Mark Ogier, its director of estates, said the SPU’s budget increases had been ‘marginal’ despite having to manage an £800m. estate that was becoming more costly and complex to maintain.
At last week’s Scrutiny Management Committee hearing, Mr Ogier revealed that approximately half of the SPU’s costs were staff-related, with 88% of those employees working in frontline roles such as hospital porters, caretakers, laundry workers and grounds staff.
£7m. was spent on utilities alone, although Mr Ogier said this figure was volatile and weather-dependent.
He said that cost pressures were high, and the unit was focusing on finding efficiencies.
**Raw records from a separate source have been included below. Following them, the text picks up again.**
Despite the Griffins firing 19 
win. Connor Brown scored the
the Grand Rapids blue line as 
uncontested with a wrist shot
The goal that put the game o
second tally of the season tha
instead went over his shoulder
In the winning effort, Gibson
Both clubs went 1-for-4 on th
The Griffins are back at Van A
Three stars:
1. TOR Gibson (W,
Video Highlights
‘If you look at inflation in the construction sector, for us trying to deliver a lot of our property maintenance jobs, they have gone up significantly in the past four or five years,’ he said.
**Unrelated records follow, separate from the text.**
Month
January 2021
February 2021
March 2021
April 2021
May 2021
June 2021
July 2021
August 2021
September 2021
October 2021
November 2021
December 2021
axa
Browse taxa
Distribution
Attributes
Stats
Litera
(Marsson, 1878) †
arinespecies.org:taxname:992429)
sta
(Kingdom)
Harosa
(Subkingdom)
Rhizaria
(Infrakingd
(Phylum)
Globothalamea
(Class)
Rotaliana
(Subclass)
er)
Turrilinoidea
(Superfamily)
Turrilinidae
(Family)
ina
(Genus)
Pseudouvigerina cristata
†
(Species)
‘On top of that, compliance areas such as health and safety have pushed the cost of those projects up.
‘In each and every area we’re facing bigger and bigger cost pressures, while we’re trying to at least stand still but also trying to deliver more.’
The reality, he said, was the estate was diverse and multi-faceted, so the SPU had to be skilled in lots of different areas to deliver the best solutions for each property.
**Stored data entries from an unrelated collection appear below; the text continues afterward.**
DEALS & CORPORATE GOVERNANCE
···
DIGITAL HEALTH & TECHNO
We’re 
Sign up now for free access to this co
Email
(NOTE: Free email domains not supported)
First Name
‘Our budget is very constrained in terms of what we have to deliver for the size of the estate,’ Mr Ogier added.
Scrutiny president Andy Sloan questioned the rationale of having one centralised unit that was responsible for such a specialist and diverse range of buildings, and wondered how officials were expecting to achieve efficiencies going forward.
He said an internal audit had found savings originally forecast for 2023 had not been delivered.
Mr Ogier said, since the introduction of the SPU’s target operating model a few years ago, unit teams had become more consistent and specialist, improving compliance and the sharing of expertise across sites.
States chief operating officer Jason Moriarty added the transition to the model was delayed by more than a year due to the Covid pandemic, so the full benefits were still being realised.